18 clinical students, 44 student volunteers, and 17 pro bono attorneys worked to protect and advance the rights of FIRC’s clients.
Students provided holistic representation to 72 community members from 9 countries in humanitarian-based immigration cases, including:
► Deportation Defense
► Protection under the U.N. Convention Against Torture (CAT)
► Special Immigrant Juvenile Status (SIJS)
► Temporary Protected Status (TPS)
► U Nonimmigrant Status (U Visas)
► T Nonimmigrant Status (T Visas)
► Family Petitions
► Violence Against Women Act (VAWA) Self-Petition
► Adjustment of Status
► Cancellation of Removal
► Deferred Action for Childhood Arrivals (DACA)
► Special Immigrant Visas (SIV)
Students completed legal screenings and intakes for 198 community members and provided limited legal services, including:
► Pro se assistance with applications for TPS and Asylum
► Pro se motions to change venue of deportation proceedings
► Advocacy with ICE to remove ankle monitors and change reporting locations
► Freedom of Information Act (FOIA) requests to obtain immigration files
► Applications for employment authorization
► Matching cases with pro bono counsel
► Connecting community members to community resources and service providers
► Legal advice letters
► Students prevailed in state court proceedings and petitions for Special Immigrant Juvenile Status (SIJS) on behalf of children who fled domestic and gang violence to reunite with family in the United States.

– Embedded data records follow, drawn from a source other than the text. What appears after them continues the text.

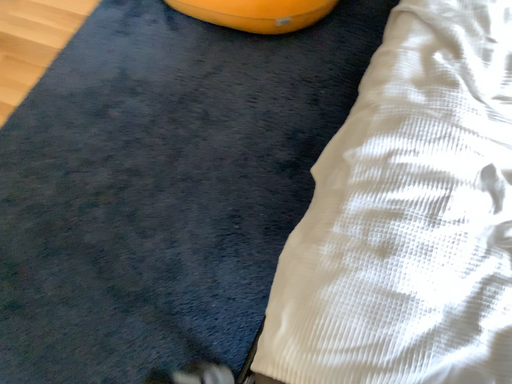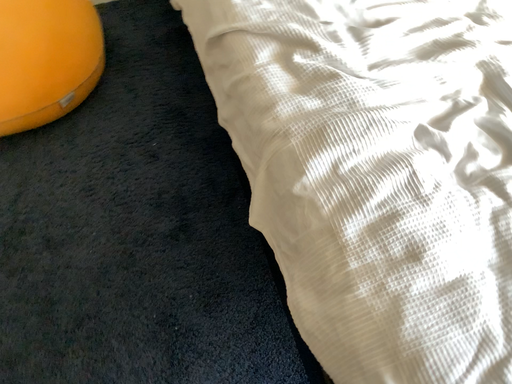 Question: How did the camera likely rotate when shooting the video?

Choices:
 (A) rotated left
 (B) rotated right

Answer: (B) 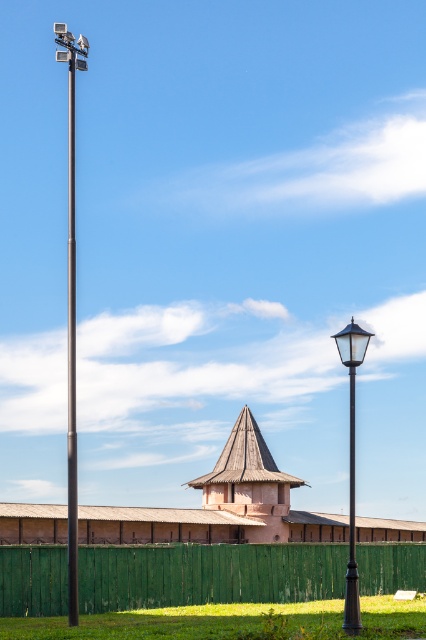 Question: Does green grass at lower center lie behind metallic pole at left?

Choices:
 (A) no
 (B) yes

Answer: (A)

Question: Which point is farther from the camera taking this photo?

Choices:
 (A) (69, 618)
 (B) (351, 490)
 (C) (298, 620)

Answer: (B)

Question: Which of the following is the closest to the observer?

Choices:
 (A) polished metal pole at center
 (B) metallic pole at left
 (C) black metal street light at right

Answer: (C)

Question: Can you confirm if green wooden fence at lower center is positioned above metallic pole at left?

Choices:
 (A) yes
 (B) no

Answer: (B)

Question: Does green wooden fence at lower center appear over metallic pole at left?

Choices:
 (A) yes
 (B) no

Answer: (B)

Question: Which point is farther to the camera?

Choices:
 (A) polished metal pole at center
 (B) green wooden fence at lower center
 (C) metallic pole at left

Answer: (A) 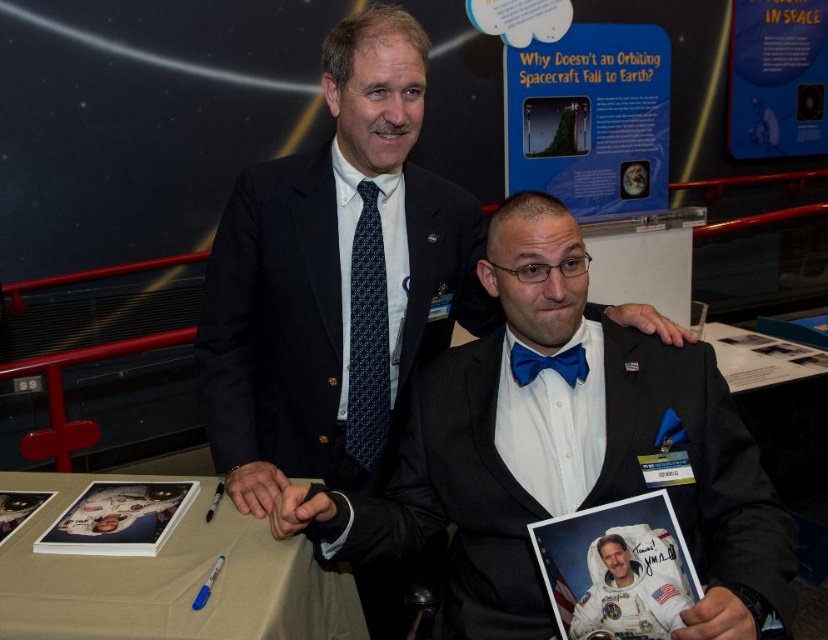 Question: Is black satin business suit at center bigger than matte paper poster at upper center?

Choices:
 (A) no
 (B) yes

Answer: (B)

Question: Based on their relative distances, which object is farther from the black satin suit at center?

Choices:
 (A) blue satin bow tie at center
 (B) black satin business suit at center
 (C) matte paper poster at upper center
 (D) beige fabric table at lower center

Answer: (C)

Question: Estimate the real-world distances between objects in this image. Which object is farther from the blue satin bow tie at center?

Choices:
 (A) black satin suit at center
 (B) black satin business suit at center
 (C) matte paper poster at upper center
 (D) beige fabric table at lower center

Answer: (C)

Question: Does black satin business suit at center come behind blue satin bow tie at center?

Choices:
 (A) yes
 (B) no

Answer: (B)

Question: Which object appears farthest from the camera in this image?

Choices:
 (A) beige fabric table at lower center
 (B) blue satin bow tie at center
 (C) matte paper poster at upper center

Answer: (C)

Question: Does black satin suit at center have a lesser width compared to matte paper poster at upper center?

Choices:
 (A) yes
 (B) no

Answer: (A) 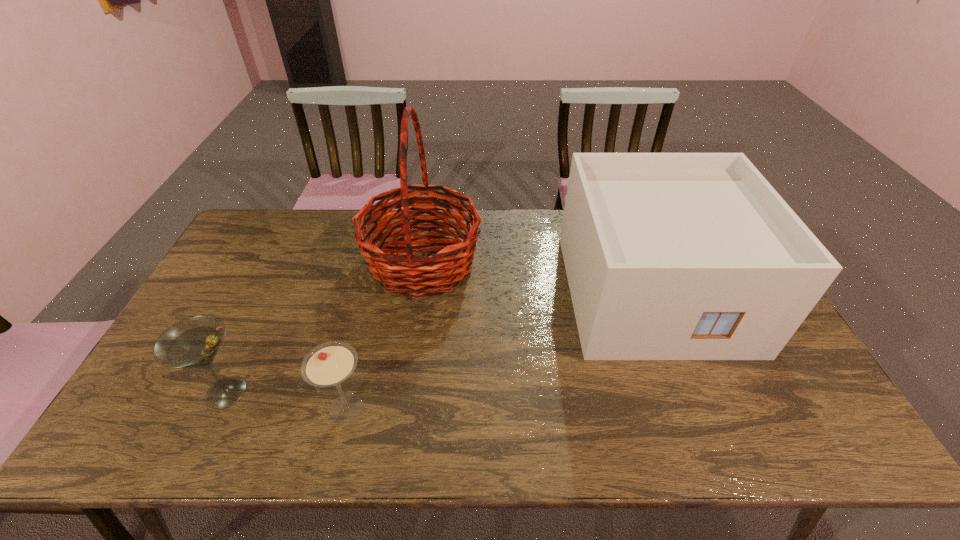 Find the location of a particular element. This screenshot has width=960, height=540. vacant space located on the right of the right martini is located at coordinates (495, 408).

Image resolution: width=960 pixels, height=540 pixels. I want to click on basket present at the far edge, so click(x=406, y=273).

Locate an element on the screen. The height and width of the screenshot is (540, 960). box located at the far edge is located at coordinates (669, 256).

Identify the location of object that is positioned at the left edge. The width and height of the screenshot is (960, 540). (193, 342).

At what (x,y) coordinates should I click in order to perform the action: click on object located at the right edge. Please return your answer as a coordinate pair (x, y). Looking at the image, I should click on (669, 256).

The height and width of the screenshot is (540, 960). In order to click on object that is at the near left corner in this screenshot , I will do `click(193, 342)`.

Find the location of a particular element. This screenshot has width=960, height=540. object that is at the far right corner is located at coordinates (669, 256).

This screenshot has width=960, height=540. What are the coordinates of `free region at the far edge` in the screenshot? It's located at (558, 210).

Where is `blank area at the near edge`? The image size is (960, 540). blank area at the near edge is located at coordinates (566, 444).

Image resolution: width=960 pixels, height=540 pixels. In order to click on blank space at the left edge in this screenshot , I will do `click(249, 296)`. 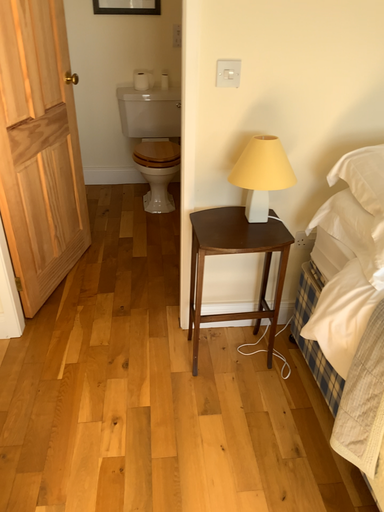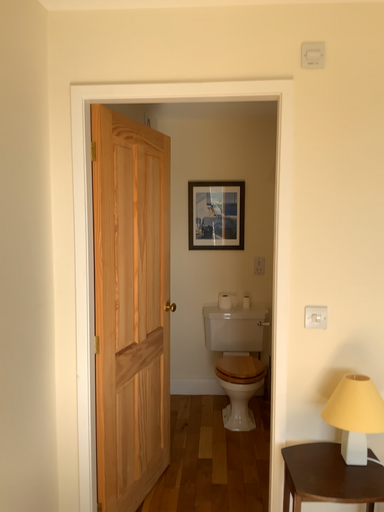 Question: How did the camera likely rotate when shooting the video?

Choices:
 (A) rotated downward
 (B) rotated upward

Answer: (B) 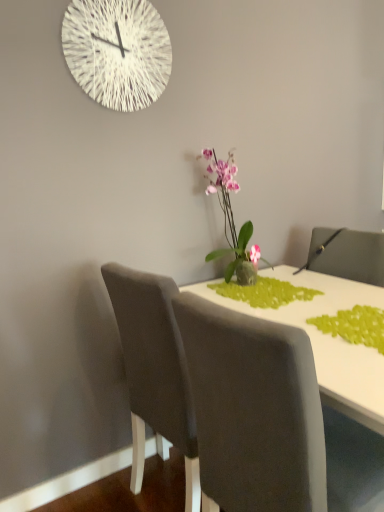 Question: From the image's perspective, is white string clock at upper center located above white glossy table at center?

Choices:
 (A) yes
 (B) no

Answer: (A)

Question: Could you tell me if white string clock at upper center is turned towards white glossy table at center?

Choices:
 (A) yes
 (B) no

Answer: (B)

Question: Considering the relative sizes of white string clock at upper center and white glossy table at center in the image provided, is white string clock at upper center smaller than white glossy table at center?

Choices:
 (A) yes
 (B) no

Answer: (A)

Question: Is white string clock at upper center at the right side of white glossy table at center?

Choices:
 (A) yes
 (B) no

Answer: (B)

Question: From a real-world perspective, is white string clock at upper center positioned over white glossy table at center based on gravity?

Choices:
 (A) yes
 (B) no

Answer: (A)

Question: From the image's perspective, is white string clock at upper center positioned above or below pink glossy orchid at center?

Choices:
 (A) below
 (B) above

Answer: (B)

Question: Is white string clock at upper center spatially inside pink glossy orchid at center, or outside of it?

Choices:
 (A) outside
 (B) inside

Answer: (A)

Question: From a real-world perspective, relative to pink glossy orchid at center, is white string clock at upper center vertically above or below?

Choices:
 (A) below
 (B) above

Answer: (B)

Question: Considering the positions of white string clock at upper center and pink glossy orchid at center in the image, is white string clock at upper center wider or thinner than pink glossy orchid at center?

Choices:
 (A) wide
 (B) thin

Answer: (B)

Question: Is green matte plant at center, acting as the second plant starting from the front, inside the boundaries of green textured placemat at lower right, the second plant from the back, or outside?

Choices:
 (A) inside
 (B) outside

Answer: (B)

Question: From the image's perspective, is green matte plant at center, acting as the second plant starting from the front, located above or below green textured placemat at lower right, which appears as the first plant when viewed from the front?

Choices:
 (A) below
 (B) above

Answer: (B)

Question: Looking at their shapes, would you say green matte plant at center, which appears as the 1th plant when viewed from the back, is wider or thinner than green textured placemat at lower right, which appears as the first plant when viewed from the front?

Choices:
 (A) thin
 (B) wide

Answer: (A)

Question: In the image, is green matte plant at center, acting as the second plant starting from the front, on the left side or the right side of green textured placemat at lower right, the second plant from the back?

Choices:
 (A) left
 (B) right

Answer: (A)

Question: Looking at the image, does pink glossy orchid at center seem bigger or smaller compared to white glossy table at center?

Choices:
 (A) big
 (B) small

Answer: (B)

Question: Considering the positions of pink glossy orchid at center and white glossy table at center in the image, is pink glossy orchid at center taller or shorter than white glossy table at center?

Choices:
 (A) short
 (B) tall

Answer: (A)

► Students met with community members to conduct legal screening workshops and identified undocumented community members who may be eligible for a pathway to citizenship.
► Students continued to advocate for a more just and fair immigration system, submitting public comments to educate the federal government on the potential impact of proposed federal rules that would affect the rights of the asylum seekers, DACA recipients, and families separated at the U.S.-Mexico border whom the students represent.
► In the spring of 2022, students won an asylum case for a human rights defender from Nicaragua, filing her application, gathering hundreds of pages of evidence, drafting her legal brief, and representing her during her asylum interview.
► FIRC’s Afghan Legal Advocacy (ALA) Project impacts a large community of Afghan citizens who fled their homes and began resettling in North Florida last August. FIRC spearheads a community coalition that provides free legal representation and community resources to Afghan families. The ALA Project has provided free legal consultations and identified potential pathways to permanent residency for over 78 Afghan families. Temporary Protected Status (TPS) Pro Se Clinics are planned throughout 2022. Please contact Professor Hamill if you are interested in volunteering with the ALA Project.
► Students continued to work on a high-impact litigation case on behalf of a farmworker family whom ICE is attempting to deport despite their long-term residence in the United States, U.S. citizen children, and roles as essential workers during the pandemic. The outcome of the case has the potential of benefitting thousands of immigrants who received deficient notices to appear in immigration court.